La medesima somma è riconosciuta anche alle lavoratrici dipendenti e autonome con più di due figli e un reddito non superiore a 40.000 euro annui, fino al mese di compimento del diciottesimo anno del figlio più piccolo, a condizione che il reddito da lavoro non derivi da attività di lavoro dipendente a tempo indeterminato.

L’INPS, con messaggio n. 2130 del 3 luglio 2025, ha riassunto le indicazioni in merito alle modalità con cui richiedere le prestazioni di integrazione salariale (CIGO, FIS e Fondi di solidarietà bilaterali) e ai criteri per la corretta valutazione delle istanze presentate in caso di caldo eccessivo.
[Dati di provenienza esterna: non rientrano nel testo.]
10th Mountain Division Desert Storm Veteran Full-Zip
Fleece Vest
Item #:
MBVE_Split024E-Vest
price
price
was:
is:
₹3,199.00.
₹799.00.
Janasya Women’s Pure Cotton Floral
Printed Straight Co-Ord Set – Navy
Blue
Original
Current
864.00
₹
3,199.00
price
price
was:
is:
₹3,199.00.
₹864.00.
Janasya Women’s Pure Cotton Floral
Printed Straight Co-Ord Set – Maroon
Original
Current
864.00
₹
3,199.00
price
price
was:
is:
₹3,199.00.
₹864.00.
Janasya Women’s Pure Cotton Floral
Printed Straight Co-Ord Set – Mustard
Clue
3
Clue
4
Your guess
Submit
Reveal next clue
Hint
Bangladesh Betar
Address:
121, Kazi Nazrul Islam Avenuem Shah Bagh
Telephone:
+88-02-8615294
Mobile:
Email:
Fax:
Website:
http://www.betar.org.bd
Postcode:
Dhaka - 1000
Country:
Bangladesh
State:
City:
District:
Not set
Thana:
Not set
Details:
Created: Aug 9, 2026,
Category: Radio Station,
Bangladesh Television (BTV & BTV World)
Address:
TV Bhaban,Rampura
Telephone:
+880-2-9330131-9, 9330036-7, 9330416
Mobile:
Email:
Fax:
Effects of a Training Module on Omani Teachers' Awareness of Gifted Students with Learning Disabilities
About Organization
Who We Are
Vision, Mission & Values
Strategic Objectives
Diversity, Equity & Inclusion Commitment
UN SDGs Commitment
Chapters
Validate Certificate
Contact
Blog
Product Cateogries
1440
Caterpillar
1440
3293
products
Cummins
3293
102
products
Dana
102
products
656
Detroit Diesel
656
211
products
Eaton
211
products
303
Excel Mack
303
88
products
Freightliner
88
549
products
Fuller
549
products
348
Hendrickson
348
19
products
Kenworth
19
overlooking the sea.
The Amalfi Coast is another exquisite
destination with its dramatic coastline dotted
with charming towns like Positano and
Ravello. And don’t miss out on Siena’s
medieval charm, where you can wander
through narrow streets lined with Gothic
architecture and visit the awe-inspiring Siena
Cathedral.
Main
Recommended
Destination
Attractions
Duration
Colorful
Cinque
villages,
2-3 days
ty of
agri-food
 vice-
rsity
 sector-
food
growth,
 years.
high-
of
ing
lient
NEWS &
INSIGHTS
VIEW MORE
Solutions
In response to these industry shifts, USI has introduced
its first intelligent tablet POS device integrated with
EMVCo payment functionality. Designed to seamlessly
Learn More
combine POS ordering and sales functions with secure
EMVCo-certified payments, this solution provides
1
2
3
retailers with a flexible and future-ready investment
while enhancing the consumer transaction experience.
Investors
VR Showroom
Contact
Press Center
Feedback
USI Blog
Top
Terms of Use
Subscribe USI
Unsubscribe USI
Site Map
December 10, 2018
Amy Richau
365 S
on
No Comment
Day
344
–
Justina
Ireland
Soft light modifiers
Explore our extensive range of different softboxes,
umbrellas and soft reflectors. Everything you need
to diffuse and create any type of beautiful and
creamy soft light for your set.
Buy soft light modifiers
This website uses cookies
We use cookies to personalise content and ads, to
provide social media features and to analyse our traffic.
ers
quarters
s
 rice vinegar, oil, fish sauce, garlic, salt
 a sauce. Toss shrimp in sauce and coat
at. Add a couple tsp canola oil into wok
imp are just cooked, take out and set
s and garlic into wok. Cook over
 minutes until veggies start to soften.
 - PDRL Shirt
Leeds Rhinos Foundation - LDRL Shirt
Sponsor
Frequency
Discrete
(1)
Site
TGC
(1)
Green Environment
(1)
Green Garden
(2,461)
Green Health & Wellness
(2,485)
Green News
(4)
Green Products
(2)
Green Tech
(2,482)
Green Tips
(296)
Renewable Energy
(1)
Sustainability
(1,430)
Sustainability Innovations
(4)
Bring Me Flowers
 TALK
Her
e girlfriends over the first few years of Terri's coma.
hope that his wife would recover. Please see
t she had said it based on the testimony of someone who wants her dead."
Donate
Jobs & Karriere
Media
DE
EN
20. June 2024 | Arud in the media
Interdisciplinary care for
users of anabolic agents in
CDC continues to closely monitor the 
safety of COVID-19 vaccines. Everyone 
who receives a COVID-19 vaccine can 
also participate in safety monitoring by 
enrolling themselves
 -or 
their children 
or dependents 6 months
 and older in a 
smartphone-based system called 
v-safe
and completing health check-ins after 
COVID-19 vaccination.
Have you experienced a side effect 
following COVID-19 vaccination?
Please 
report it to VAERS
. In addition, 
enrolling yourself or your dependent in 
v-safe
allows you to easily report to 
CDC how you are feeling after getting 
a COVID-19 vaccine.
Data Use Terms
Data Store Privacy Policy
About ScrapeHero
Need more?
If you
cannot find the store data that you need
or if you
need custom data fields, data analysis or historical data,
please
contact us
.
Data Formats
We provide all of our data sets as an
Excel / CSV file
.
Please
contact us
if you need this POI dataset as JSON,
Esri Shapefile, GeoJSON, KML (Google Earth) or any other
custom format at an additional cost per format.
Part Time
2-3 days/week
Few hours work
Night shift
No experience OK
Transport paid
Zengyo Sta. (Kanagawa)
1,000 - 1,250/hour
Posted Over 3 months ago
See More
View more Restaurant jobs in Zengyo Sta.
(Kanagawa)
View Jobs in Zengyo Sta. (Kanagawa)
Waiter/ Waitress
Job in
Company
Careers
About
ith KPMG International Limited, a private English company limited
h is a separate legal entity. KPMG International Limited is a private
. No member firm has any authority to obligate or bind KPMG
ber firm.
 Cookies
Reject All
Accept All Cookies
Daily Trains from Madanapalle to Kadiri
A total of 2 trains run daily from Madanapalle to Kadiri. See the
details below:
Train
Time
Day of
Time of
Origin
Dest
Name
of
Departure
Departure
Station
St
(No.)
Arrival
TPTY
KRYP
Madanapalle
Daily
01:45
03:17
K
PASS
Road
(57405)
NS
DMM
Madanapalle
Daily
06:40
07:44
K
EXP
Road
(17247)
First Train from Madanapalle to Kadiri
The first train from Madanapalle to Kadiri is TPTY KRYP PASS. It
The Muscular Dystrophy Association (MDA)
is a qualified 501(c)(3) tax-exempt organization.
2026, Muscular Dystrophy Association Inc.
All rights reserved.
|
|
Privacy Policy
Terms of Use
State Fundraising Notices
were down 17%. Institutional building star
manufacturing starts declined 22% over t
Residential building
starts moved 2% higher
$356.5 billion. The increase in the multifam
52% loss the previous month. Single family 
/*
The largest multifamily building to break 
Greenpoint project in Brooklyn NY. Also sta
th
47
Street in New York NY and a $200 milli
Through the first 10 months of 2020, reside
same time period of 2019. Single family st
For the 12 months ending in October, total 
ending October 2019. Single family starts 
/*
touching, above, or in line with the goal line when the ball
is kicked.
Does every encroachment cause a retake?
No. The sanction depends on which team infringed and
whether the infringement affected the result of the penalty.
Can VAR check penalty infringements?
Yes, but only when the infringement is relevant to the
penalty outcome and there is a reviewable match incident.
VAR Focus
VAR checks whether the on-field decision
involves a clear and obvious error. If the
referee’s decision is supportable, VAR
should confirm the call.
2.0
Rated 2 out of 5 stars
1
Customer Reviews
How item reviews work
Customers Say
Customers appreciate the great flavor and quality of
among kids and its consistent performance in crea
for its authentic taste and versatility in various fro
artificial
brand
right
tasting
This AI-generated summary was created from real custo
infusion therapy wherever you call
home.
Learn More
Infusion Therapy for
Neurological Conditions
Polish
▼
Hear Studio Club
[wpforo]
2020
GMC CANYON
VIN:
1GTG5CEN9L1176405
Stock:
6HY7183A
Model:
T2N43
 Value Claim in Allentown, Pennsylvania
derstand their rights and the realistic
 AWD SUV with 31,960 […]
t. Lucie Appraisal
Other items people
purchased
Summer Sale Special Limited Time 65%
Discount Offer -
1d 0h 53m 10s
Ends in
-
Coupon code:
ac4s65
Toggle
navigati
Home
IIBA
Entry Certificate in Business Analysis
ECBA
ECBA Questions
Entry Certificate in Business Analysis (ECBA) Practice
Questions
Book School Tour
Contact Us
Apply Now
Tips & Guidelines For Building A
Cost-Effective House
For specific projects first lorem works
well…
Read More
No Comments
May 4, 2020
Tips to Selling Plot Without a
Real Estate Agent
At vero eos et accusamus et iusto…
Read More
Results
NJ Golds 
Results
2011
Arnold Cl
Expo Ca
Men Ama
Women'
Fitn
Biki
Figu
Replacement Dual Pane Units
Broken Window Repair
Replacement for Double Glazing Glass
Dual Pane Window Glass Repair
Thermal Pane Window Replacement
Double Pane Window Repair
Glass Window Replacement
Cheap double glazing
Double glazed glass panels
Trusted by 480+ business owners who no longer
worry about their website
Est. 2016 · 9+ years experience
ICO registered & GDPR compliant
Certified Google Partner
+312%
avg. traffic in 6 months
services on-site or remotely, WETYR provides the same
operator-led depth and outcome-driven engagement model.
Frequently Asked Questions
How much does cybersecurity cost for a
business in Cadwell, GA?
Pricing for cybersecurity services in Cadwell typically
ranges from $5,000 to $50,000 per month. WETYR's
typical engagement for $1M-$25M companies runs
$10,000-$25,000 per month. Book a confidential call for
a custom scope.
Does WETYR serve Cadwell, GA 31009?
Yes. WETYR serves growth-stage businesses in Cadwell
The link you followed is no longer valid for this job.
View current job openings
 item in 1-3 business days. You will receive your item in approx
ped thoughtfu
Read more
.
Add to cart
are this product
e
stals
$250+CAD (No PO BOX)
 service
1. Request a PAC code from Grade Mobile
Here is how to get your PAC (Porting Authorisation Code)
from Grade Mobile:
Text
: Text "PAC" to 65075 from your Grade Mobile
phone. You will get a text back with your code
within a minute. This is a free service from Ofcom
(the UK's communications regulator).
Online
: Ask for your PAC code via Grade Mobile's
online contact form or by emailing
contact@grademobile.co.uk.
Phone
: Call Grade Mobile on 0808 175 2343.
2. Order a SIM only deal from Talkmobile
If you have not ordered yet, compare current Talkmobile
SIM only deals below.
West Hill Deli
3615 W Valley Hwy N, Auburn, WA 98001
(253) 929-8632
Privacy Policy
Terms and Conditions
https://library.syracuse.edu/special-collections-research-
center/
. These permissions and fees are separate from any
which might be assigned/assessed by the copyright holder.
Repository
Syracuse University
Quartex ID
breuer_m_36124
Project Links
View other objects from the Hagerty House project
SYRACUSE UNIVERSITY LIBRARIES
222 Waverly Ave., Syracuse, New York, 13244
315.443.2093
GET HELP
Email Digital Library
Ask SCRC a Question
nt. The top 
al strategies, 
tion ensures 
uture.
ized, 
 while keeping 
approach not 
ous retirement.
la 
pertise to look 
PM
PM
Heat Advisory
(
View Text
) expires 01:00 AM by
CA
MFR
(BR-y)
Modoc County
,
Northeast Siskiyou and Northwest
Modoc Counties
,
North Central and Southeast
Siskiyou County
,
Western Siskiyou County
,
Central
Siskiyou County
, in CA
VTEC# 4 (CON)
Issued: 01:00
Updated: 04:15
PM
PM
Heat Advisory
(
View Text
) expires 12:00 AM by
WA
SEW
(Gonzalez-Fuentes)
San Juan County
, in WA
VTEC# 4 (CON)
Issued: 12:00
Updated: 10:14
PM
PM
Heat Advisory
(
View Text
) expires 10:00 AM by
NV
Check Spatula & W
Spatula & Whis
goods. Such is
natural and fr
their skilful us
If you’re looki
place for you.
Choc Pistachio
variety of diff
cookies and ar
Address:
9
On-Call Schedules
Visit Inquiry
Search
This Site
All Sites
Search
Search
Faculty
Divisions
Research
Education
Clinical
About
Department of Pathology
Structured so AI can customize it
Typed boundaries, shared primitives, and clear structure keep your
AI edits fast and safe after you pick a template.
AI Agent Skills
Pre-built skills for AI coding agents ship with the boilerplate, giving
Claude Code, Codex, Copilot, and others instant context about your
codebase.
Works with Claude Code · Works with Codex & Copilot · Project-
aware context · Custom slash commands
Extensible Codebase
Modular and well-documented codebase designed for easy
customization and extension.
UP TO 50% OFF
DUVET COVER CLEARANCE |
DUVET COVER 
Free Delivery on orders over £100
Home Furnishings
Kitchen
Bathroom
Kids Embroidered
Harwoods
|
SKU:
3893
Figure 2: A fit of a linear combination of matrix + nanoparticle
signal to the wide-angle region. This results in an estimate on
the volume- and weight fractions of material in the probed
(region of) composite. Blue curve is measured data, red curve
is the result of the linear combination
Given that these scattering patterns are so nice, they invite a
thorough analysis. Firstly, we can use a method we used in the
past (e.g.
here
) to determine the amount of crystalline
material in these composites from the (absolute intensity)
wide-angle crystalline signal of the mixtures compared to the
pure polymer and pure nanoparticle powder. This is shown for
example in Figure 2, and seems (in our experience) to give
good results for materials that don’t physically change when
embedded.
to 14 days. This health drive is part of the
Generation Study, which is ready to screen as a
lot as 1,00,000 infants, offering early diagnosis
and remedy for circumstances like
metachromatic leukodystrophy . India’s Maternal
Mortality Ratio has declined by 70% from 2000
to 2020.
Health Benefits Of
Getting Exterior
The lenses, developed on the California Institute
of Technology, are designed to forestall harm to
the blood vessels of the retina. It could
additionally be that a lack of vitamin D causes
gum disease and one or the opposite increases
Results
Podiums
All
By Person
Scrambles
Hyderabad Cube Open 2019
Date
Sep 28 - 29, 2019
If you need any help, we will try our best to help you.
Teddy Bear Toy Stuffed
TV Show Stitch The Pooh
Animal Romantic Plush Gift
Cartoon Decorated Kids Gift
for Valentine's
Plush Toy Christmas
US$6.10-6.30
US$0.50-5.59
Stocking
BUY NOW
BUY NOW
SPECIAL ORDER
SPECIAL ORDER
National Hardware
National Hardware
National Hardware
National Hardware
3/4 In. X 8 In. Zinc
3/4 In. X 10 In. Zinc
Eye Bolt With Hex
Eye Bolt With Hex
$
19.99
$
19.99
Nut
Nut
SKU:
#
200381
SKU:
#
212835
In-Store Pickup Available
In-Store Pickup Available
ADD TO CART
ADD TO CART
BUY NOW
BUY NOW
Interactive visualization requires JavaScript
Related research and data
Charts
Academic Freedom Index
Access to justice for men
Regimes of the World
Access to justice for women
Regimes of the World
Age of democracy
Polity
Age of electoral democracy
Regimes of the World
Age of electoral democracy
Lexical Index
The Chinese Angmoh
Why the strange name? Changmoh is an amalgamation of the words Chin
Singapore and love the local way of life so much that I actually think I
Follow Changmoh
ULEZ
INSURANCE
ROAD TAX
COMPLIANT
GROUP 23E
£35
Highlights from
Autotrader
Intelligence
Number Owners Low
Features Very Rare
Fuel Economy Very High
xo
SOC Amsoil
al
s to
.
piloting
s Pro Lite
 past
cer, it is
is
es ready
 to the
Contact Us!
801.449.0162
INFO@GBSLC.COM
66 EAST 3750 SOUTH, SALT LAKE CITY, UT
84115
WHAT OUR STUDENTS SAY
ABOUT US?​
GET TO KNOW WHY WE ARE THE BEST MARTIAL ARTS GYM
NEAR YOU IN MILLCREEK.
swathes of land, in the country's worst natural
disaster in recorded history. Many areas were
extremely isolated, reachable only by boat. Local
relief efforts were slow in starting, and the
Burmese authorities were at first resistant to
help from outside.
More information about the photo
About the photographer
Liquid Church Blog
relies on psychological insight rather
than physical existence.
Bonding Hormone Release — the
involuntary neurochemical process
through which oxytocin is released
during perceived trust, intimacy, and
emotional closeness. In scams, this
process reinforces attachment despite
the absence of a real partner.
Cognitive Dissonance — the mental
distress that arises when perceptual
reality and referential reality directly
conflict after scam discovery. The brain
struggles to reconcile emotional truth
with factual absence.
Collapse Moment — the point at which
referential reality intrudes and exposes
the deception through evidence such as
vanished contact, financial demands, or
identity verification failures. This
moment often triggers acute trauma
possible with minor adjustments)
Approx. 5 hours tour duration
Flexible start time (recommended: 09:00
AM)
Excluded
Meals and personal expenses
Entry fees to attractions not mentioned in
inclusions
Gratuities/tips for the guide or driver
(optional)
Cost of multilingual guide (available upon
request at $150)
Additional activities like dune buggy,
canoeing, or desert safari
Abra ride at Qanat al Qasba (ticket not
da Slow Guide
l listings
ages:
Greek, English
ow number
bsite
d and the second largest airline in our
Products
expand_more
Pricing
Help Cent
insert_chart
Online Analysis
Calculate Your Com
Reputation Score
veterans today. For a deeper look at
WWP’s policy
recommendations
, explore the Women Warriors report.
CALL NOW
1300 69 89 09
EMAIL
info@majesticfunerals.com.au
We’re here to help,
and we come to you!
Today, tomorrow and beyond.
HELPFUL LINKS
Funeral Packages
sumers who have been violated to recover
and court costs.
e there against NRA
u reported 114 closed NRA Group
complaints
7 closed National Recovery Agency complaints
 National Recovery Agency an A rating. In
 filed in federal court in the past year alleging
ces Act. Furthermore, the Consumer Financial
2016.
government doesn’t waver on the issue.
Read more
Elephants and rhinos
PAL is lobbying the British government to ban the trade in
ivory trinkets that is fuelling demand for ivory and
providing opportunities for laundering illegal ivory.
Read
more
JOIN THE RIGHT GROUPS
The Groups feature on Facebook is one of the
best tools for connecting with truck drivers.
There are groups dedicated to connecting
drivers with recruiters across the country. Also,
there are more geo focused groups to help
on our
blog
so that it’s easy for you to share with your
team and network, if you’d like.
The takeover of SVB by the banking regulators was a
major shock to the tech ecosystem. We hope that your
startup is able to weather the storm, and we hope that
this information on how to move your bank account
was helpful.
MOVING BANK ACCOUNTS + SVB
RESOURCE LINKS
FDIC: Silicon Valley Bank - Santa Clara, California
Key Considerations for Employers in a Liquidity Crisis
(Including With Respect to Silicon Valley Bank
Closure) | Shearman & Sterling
Nel caso in cui la sospensione o la riduzione delle attività lavorative sia disposta con ordinanza della pubblica autorità, i datori di lavoro possono richiedere l’integrazione salariale utilizzando la causale “sospensione o riduzione dell’attività per ordine di pubblica autorità per cause non imputabili all’impresa o ai lavoratori. In tal caso, bisogna indicare nella relazione tecnica presente in domanda o allegata alla stessa gli estremi dell’ordinanza che ha disposto la sospensione o la riduzione delle attività lavorative, senza la necessità di doverla allegare.

In caso di caldo eccessivo che non consenta il regolare svolgimento delle attività lavorative, resta ferma la possibilità di richiedere le integrazioni salariali con causale “evento meteo” per “temperature elevate. Non è possibile presentare due distinte domande riferite agli stessi lavoratori e a periodi di sospensione o riduzione interamente o parzialmente sovrapponibili, l’una con causale “sospensione o riduzione dell’attività per ordine di pubblica autorità per cause non imputabili all’impresa o ai lavoratori” e l’altra con causale“evento meteo” per “temperature elevate”.

In caso di domanda con causale “evento meteo” per “temperature elevate”, la prestazione di integrazione salariale può essere riconosciuta laddove le temperature medesime risultino superiori a 35 °C. Si evidenzia, tuttavia, che anche il verificarsi di temperature pari o inferiori a 35 °C può determinare l’accoglimento della domanda di accesso alle prestazioni di integrazione salariale qualora si prenda in considerazione la valutazione della temperatura c.d. “percepita”, che è più elevata di quella reale (es. attività lavorative svolte in luoghi non proteggibili dal sole, utilizzo di materiali o di macchinari che producono a loro volta calore, impiego di strumenti di protezione, elevato tasso di umidità). Pertanto, la valutazione dell’integrabilità della causale richiesta non deve fare riferimento solo al gradiente termico, come registrato dai bollettini meteo, ma anche alla tipologia di attività svolta e alle condizioni nelle quali si trovano concretamente a operare i lavoratori.